To analyse the statistical significance of differences between the evaluated ranks, we make use of the Friedman Test (Friedman 1940) and its corresponding Nemenyi Post-hoc Test (Nemenyi 1963). For more details on the issue of statistical tests for comparison of algorithms over multiple datasets see Demśar (2006) and Hollander and Wolfe (1999). According to the Friedman Test, a significant difference between the performance of the metaheuristics, with respect to the evaluated ranks, exists (at the 1% of significance level). Since the equivalence of the algorithms is rejected, the Nemenyi post-hoc test is applied in order to perform pairwise comparisons. It considers the performance of two algorithms significantly different if their corresponding average ranks differ by at least a specific threshold critical difference. In our case, considering a significance level of the Nemenyi test of 1%, this critical difference is 1.05. The differences between the average ranks of the algorithms are reported in Table 5. The italicized values illustrate the pairwise differences larger than the critical difference.

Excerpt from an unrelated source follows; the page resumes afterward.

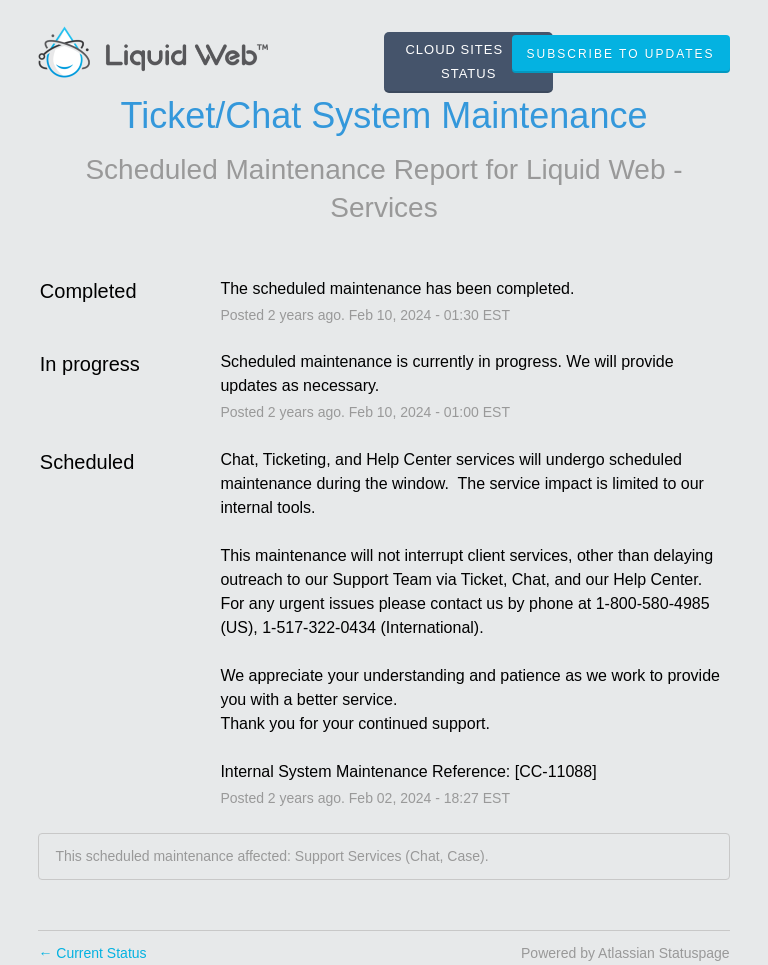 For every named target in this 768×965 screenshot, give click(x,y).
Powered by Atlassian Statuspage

Table 5 Pairwise differences of the average ranks of the algorithms*

From this table, it is possible to identify three groups of algorithms with different performance. The best performing group consists of just JPSO, because it obtains the smallest rank which is significantly different from all the other ranks. The remaining groups are, in order, MS + LS and PM, and then MS and EXACT. Considering a significance level 1%, the algorithms within each group have comparable performance according to the Nemenyi test since, in each case, the value of the test statistic is less than the critical difference. Conversely, two algorithms belonging to different groups have significantly different performance according to the Nemenyi test. Summarizing, from the Friedman and Nemenyi statistical tests, JPSO is the best performing algorithm. On the other hand, MS + LS and PM have comparable performance, better than that of MS and EXACT. From this further analysis, the results reinforce the conclusion that JPSO is an effective metaheuristic for the MLSteiner problem. On average, it was the best performing algorithm with respect to solution quality and computational running time.

4 Conclusions

In this work we considered a Discrete Particle Swarm Optimization (DPSO), called Jumping Particle Swarm Optimization (JPSO), for the minimum labelling Steiner tree (MLSteiner) problem (Consoli et al. 2008b). This is a NP-hard graph problem extending the well-known Steiner tree problem, and the minimum labelling spanning tree problem to the case where only a subset of specified nodes, the basic nodes, need to be connected. Considering a wide range of problem instances, JPSO was compared with other algorithms: an exact approach, the Pilot Method (PM) by Cerulli et al. (2006) (the most popular MLSteiner heuristic in the literature), and a basic Multi-Start (MS) technique (with and without an embedded local search). Based on our computational analysis, JPSO clearly outperformed all the other procedures, obtaining high-quality solutions in short computational running times.

An interesting area of future research would be to apply JPSO to other important combinatorial optimization problems such as the Travelling Salesman Problem and Job Shop Scheduling and evaluating its performance with respect to sensitivity to initialisations and parameter settings and also comparing performance with that of other DPSO algorithms.